The Institute for Supply Management’s factory index dropped to 54.4 from 56.3 in August. Readings greater than 50 signal growth. Measures of orders and production fell to the lowest level since June 2009. New orders fell 2 percent to 51.1 while inventories jumped 4.2 percent to 55.6 and backlogs of orders shrank five points to 46.5.
While the ISM’s main index remains positive, “the overall picture is less encouraging,” said Norbert J. Ore, chair of the ISM manufacturing business survey committee.
He noted that growth in new orders continued to slow, with the index down significantly from its cyclical high of 65.9 in January. “Production is currently growing at a faster rate than new orders, but it typically lags and would be expected to weaken further in the fourth quarter,” he said.
“Manufacturing has enjoyed a stronger recovery than other sectors of the economy, but it appears that weaker growth is the expectation for the fourth quarter.
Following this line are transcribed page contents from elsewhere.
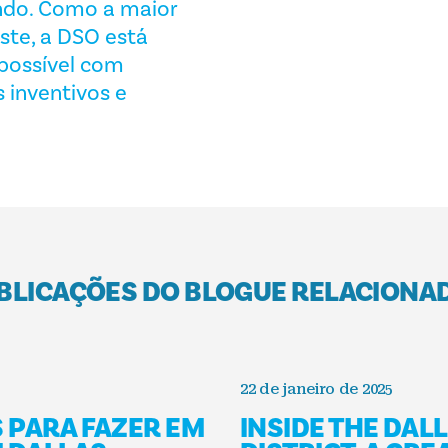
ndo. Como a maior
ste, a DSO está
possível com
 inventivos e
BLICAÇÕES DO BLOGUE RELACIONA
22 de janeiro de 2025
S PARA FAZER EM
INSIDE THE DAL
Both the inventories and backlog-of-orders indexes are sending strong negative signals of weakening performance in the sector,” Ore said.
The report came as China’s official purchasing manager’s index showed Chinese manufacturing accelerated in September despite the government’s desire to slow the economy. The China purchasing manager’s index rose to 53.8, its highest level since May, from 51.7 in August, beating consensus expectations of 52.
China’s economic growth slowed to an annual rate of 10.3 percent in the second quarter, from 11.9 percent in the first quarter, according to official statistics. The government is targeting growth of 8 percent for the year as a whole.